(Saved entries)
┌──
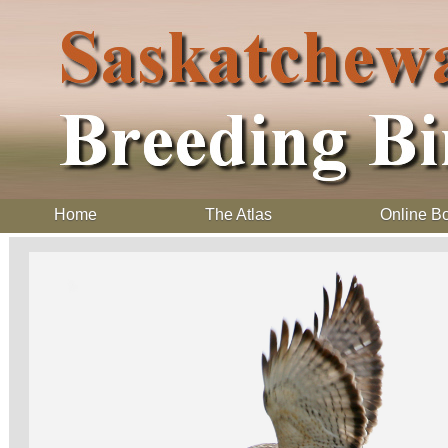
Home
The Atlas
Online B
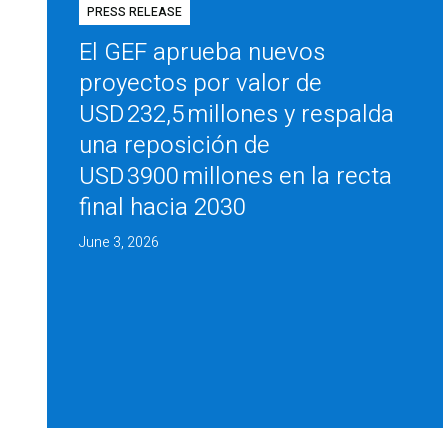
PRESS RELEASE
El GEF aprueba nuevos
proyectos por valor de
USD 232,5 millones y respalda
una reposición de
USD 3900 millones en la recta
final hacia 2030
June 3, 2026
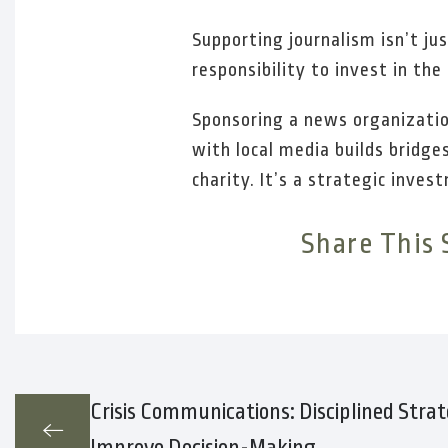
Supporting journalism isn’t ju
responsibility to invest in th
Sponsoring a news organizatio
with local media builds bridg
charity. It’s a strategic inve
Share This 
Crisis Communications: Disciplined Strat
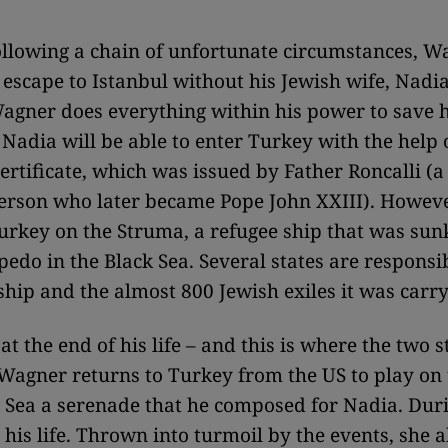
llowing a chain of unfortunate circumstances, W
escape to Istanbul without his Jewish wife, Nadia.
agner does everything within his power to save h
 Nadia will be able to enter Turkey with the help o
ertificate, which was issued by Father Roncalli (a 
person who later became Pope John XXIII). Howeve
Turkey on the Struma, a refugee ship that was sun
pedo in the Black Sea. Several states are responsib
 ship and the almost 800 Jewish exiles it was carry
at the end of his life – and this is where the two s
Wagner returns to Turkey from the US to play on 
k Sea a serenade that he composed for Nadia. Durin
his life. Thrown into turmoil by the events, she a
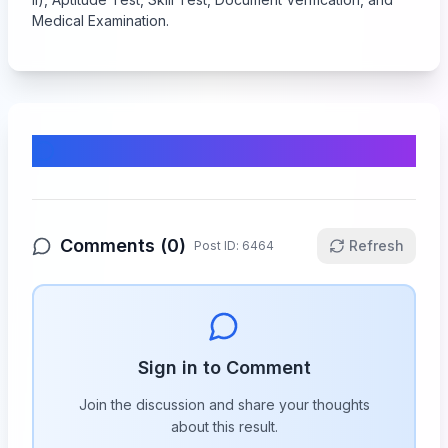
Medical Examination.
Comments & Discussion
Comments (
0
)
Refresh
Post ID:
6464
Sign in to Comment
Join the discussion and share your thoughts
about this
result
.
└──
┌──
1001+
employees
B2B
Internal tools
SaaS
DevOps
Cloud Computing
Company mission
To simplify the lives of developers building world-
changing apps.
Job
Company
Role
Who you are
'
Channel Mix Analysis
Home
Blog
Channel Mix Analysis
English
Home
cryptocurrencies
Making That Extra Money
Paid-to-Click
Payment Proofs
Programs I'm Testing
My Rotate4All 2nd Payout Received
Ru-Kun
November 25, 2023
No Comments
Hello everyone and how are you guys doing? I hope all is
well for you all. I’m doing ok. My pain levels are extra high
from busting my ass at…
└──
= What is expected =
Of the lines above, retype only those from the line containing "Payment Proofs" through the line containing "from busting my ass at…", including both, exactly.

= Written reply =
Payment Proofs
Programs I'm Testing
My Rotate4All 2nd Payout Received
Ru-Kun
November 25, 2023
No Comments
Hello everyone and how are you guys doing? I hope all is
well for you all. I’m doing ok. My pain levels are extra high
from busting my ass at…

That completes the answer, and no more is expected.